→ Goal of the exercise: Wherever "find" turns up in the entries, copy out the line that holds it.

───── Input data

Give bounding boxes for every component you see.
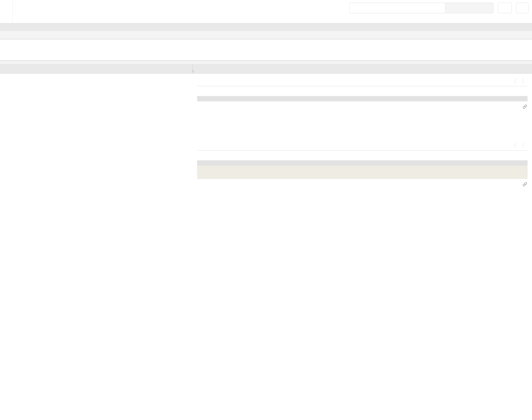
span-detail-meta — [511, 78, 528, 83]
top-bar-actions — [349, 3, 529, 13]
timeline-header — [193, 64, 532, 73]
minimap-gap — [0, 61, 532, 64]
span-id-row — [197, 101, 528, 111]
trace-view-selector[interactable] — [516, 3, 529, 13]
find-controls — [445, 3, 493, 13]
link-icon[interactable] — [523, 182, 527, 186]
span-id-row — [197, 179, 528, 188]
minimap-canvas[interactable] — [0, 39, 532, 61]
log-entry-toggle[interactable] — [200, 166, 524, 172]
logs-toggle[interactable] — [197, 160, 528, 166]
keyboard-shortcuts-button[interactable] — [498, 3, 512, 13]
span-detail-setup-container-user — [0, 138, 532, 281]
link-icon[interactable] — [523, 105, 527, 109]
trace-summary-bar — [0, 23, 532, 31]
find-group — [349, 3, 493, 13]
top-bar — [0, 0, 532, 23]
find-input[interactable] — [350, 3, 445, 13]
grid-header: ‖ — [0, 64, 532, 74]
back-button[interactable] — [0, 0, 13, 23]
span-detail-card — [193, 74, 532, 138]
span-detail-kubelet — [0, 74, 532, 138]
service-operation-header: ‖ — [0, 64, 193, 73]
log-footnote — [200, 172, 524, 175]
jaeger-trace-view: ‖ — [0, 0, 532, 420]
logs-toggle[interactable] — [197, 96, 528, 101]
log-entries — [197, 166, 528, 179]
span-detail-indent — [0, 74, 193, 138]
span-detail-indent — [0, 138, 193, 281]
span-rows — [0, 74, 532, 281]
span-detail-card — [193, 138, 532, 281]
minimap-tick-labels — [0, 31, 532, 39]
span-detail-meta — [511, 143, 528, 147]
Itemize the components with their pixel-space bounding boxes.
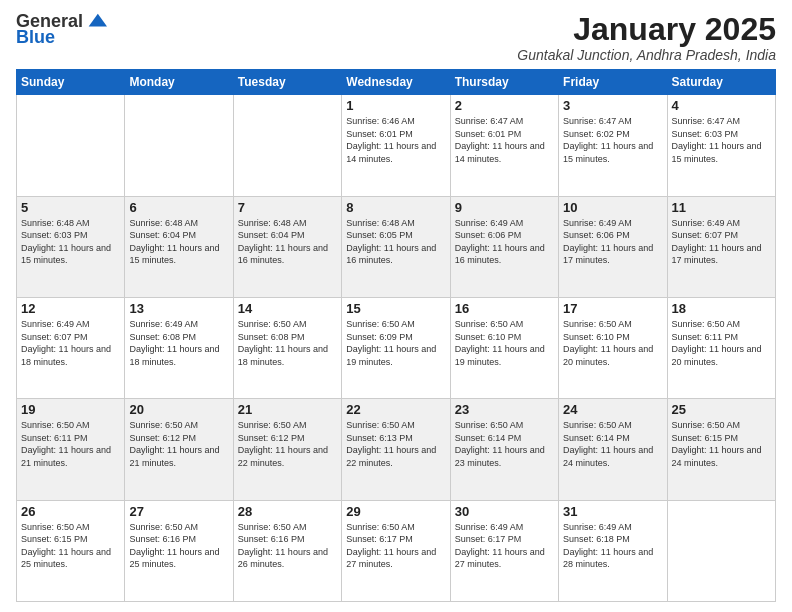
day-info: Sunrise: 6:46 AM Sunset: 6:01 PM Dayligh… (346, 115, 445, 165)
day-info: Sunrise: 6:50 AM Sunset: 6:15 PM Dayligh… (21, 521, 120, 571)
day-number: 7 (238, 200, 337, 215)
title-section: January 2025 Guntakal Junction, Andhra P… (517, 12, 776, 63)
day-info: Sunrise: 6:49 AM Sunset: 6:08 PM Dayligh… (129, 318, 228, 368)
day-number: 2 (455, 98, 554, 113)
calendar-week-row: 1Sunrise: 6:46 AM Sunset: 6:01 PM Daylig… (17, 95, 776, 196)
table-row: 24Sunrise: 6:50 AM Sunset: 6:14 PM Dayli… (559, 399, 667, 500)
day-info: Sunrise: 6:50 AM Sunset: 6:17 PM Dayligh… (346, 521, 445, 571)
table-row: 20Sunrise: 6:50 AM Sunset: 6:12 PM Dayli… (125, 399, 233, 500)
day-number: 25 (672, 402, 771, 417)
day-number: 27 (129, 504, 228, 519)
day-number: 1 (346, 98, 445, 113)
day-info: Sunrise: 6:48 AM Sunset: 6:03 PM Dayligh… (21, 217, 120, 267)
table-row: 2Sunrise: 6:47 AM Sunset: 6:01 PM Daylig… (450, 95, 558, 196)
calendar-table: Sunday Monday Tuesday Wednesday Thursday… (16, 69, 776, 602)
day-info: Sunrise: 6:49 AM Sunset: 6:07 PM Dayligh… (21, 318, 120, 368)
day-number: 31 (563, 504, 662, 519)
day-info: Sunrise: 6:49 AM Sunset: 6:06 PM Dayligh… (455, 217, 554, 267)
table-row: 4Sunrise: 6:47 AM Sunset: 6:03 PM Daylig… (667, 95, 775, 196)
month-title: January 2025 (517, 12, 776, 47)
svg-marker-0 (89, 14, 107, 27)
table-row: 11Sunrise: 6:49 AM Sunset: 6:07 PM Dayli… (667, 196, 775, 297)
day-info: Sunrise: 6:50 AM Sunset: 6:08 PM Dayligh… (238, 318, 337, 368)
calendar-week-row: 12Sunrise: 6:49 AM Sunset: 6:07 PM Dayli… (17, 297, 776, 398)
day-info: Sunrise: 6:50 AM Sunset: 6:16 PM Dayligh… (238, 521, 337, 571)
logo-icon (85, 10, 107, 32)
table-row: 3Sunrise: 6:47 AM Sunset: 6:02 PM Daylig… (559, 95, 667, 196)
header-wednesday: Wednesday (342, 70, 450, 95)
day-info: Sunrise: 6:48 AM Sunset: 6:04 PM Dayligh… (129, 217, 228, 267)
table-row: 1Sunrise: 6:46 AM Sunset: 6:01 PM Daylig… (342, 95, 450, 196)
location: Guntakal Junction, Andhra Pradesh, India (517, 47, 776, 63)
day-number: 19 (21, 402, 120, 417)
day-number: 5 (21, 200, 120, 215)
table-row: 14Sunrise: 6:50 AM Sunset: 6:08 PM Dayli… (233, 297, 341, 398)
header-sunday: Sunday (17, 70, 125, 95)
calendar-week-row: 19Sunrise: 6:50 AM Sunset: 6:11 PM Dayli… (17, 399, 776, 500)
header-friday: Friday (559, 70, 667, 95)
day-number: 26 (21, 504, 120, 519)
day-info: Sunrise: 6:50 AM Sunset: 6:14 PM Dayligh… (563, 419, 662, 469)
table-row: 22Sunrise: 6:50 AM Sunset: 6:13 PM Dayli… (342, 399, 450, 500)
day-info: Sunrise: 6:50 AM Sunset: 6:10 PM Dayligh… (455, 318, 554, 368)
day-number: 6 (129, 200, 228, 215)
day-info: Sunrise: 6:47 AM Sunset: 6:01 PM Dayligh… (455, 115, 554, 165)
day-number: 11 (672, 200, 771, 215)
table-row: 19Sunrise: 6:50 AM Sunset: 6:11 PM Dayli… (17, 399, 125, 500)
table-row: 15Sunrise: 6:50 AM Sunset: 6:09 PM Dayli… (342, 297, 450, 398)
calendar-header-row: Sunday Monday Tuesday Wednesday Thursday… (17, 70, 776, 95)
day-info: Sunrise: 6:50 AM Sunset: 6:09 PM Dayligh… (346, 318, 445, 368)
day-info: Sunrise: 6:47 AM Sunset: 6:02 PM Dayligh… (563, 115, 662, 165)
table-row: 27Sunrise: 6:50 AM Sunset: 6:16 PM Dayli… (125, 500, 233, 601)
table-row: 17Sunrise: 6:50 AM Sunset: 6:10 PM Dayli… (559, 297, 667, 398)
table-row: 21Sunrise: 6:50 AM Sunset: 6:12 PM Dayli… (233, 399, 341, 500)
day-info: Sunrise: 6:50 AM Sunset: 6:11 PM Dayligh… (21, 419, 120, 469)
header-tuesday: Tuesday (233, 70, 341, 95)
day-number: 22 (346, 402, 445, 417)
day-info: Sunrise: 6:50 AM Sunset: 6:13 PM Dayligh… (346, 419, 445, 469)
table-row: 16Sunrise: 6:50 AM Sunset: 6:10 PM Dayli… (450, 297, 558, 398)
day-number: 9 (455, 200, 554, 215)
page: General Blue January 2025 Guntakal Junct… (0, 0, 792, 612)
day-info: Sunrise: 6:50 AM Sunset: 6:12 PM Dayligh… (238, 419, 337, 469)
day-number: 17 (563, 301, 662, 316)
table-row: 6Sunrise: 6:48 AM Sunset: 6:04 PM Daylig… (125, 196, 233, 297)
table-row: 31Sunrise: 6:49 AM Sunset: 6:18 PM Dayli… (559, 500, 667, 601)
day-number: 14 (238, 301, 337, 316)
day-number: 13 (129, 301, 228, 316)
day-info: Sunrise: 6:50 AM Sunset: 6:16 PM Dayligh… (129, 521, 228, 571)
day-number: 12 (21, 301, 120, 316)
table-row: 5Sunrise: 6:48 AM Sunset: 6:03 PM Daylig… (17, 196, 125, 297)
day-number: 28 (238, 504, 337, 519)
day-number: 23 (455, 402, 554, 417)
day-info: Sunrise: 6:47 AM Sunset: 6:03 PM Dayligh… (672, 115, 771, 165)
day-info: Sunrise: 6:50 AM Sunset: 6:12 PM Dayligh… (129, 419, 228, 469)
day-number: 8 (346, 200, 445, 215)
header-saturday: Saturday (667, 70, 775, 95)
day-info: Sunrise: 6:50 AM Sunset: 6:15 PM Dayligh… (672, 419, 771, 469)
day-info: Sunrise: 6:48 AM Sunset: 6:04 PM Dayligh… (238, 217, 337, 267)
logo-blue-text: Blue (16, 27, 55, 47)
day-number: 15 (346, 301, 445, 316)
day-number: 20 (129, 402, 228, 417)
table-row: 10Sunrise: 6:49 AM Sunset: 6:06 PM Dayli… (559, 196, 667, 297)
table-row: 18Sunrise: 6:50 AM Sunset: 6:11 PM Dayli… (667, 297, 775, 398)
table-row: 9Sunrise: 6:49 AM Sunset: 6:06 PM Daylig… (450, 196, 558, 297)
table-row: 7Sunrise: 6:48 AM Sunset: 6:04 PM Daylig… (233, 196, 341, 297)
table-row (233, 95, 341, 196)
day-info: Sunrise: 6:50 AM Sunset: 6:11 PM Dayligh… (672, 318, 771, 368)
table-row: 23Sunrise: 6:50 AM Sunset: 6:14 PM Dayli… (450, 399, 558, 500)
table-row: 8Sunrise: 6:48 AM Sunset: 6:05 PM Daylig… (342, 196, 450, 297)
day-number: 16 (455, 301, 554, 316)
day-number: 21 (238, 402, 337, 417)
header-monday: Monday (125, 70, 233, 95)
day-info: Sunrise: 6:49 AM Sunset: 6:18 PM Dayligh… (563, 521, 662, 571)
day-number: 3 (563, 98, 662, 113)
day-info: Sunrise: 6:50 AM Sunset: 6:10 PM Dayligh… (563, 318, 662, 368)
header: General Blue January 2025 Guntakal Junct… (16, 12, 776, 63)
day-number: 29 (346, 504, 445, 519)
day-info: Sunrise: 6:49 AM Sunset: 6:07 PM Dayligh… (672, 217, 771, 267)
table-row: 25Sunrise: 6:50 AM Sunset: 6:15 PM Dayli… (667, 399, 775, 500)
day-number: 4 (672, 98, 771, 113)
table-row (17, 95, 125, 196)
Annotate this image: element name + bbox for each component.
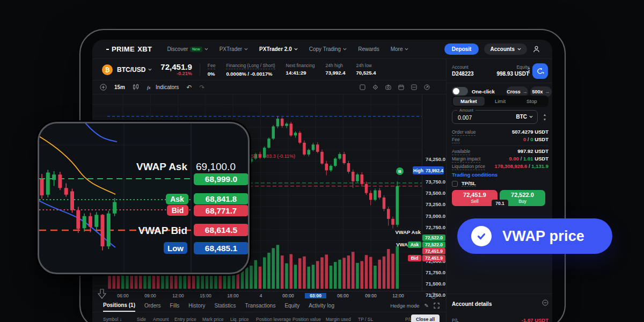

──────────

→ Exercise result:
find-controls — [445, 3, 493, 13]
find-group — [349, 3, 493, 13]
find-input[interactable] — [350, 3, 445, 13]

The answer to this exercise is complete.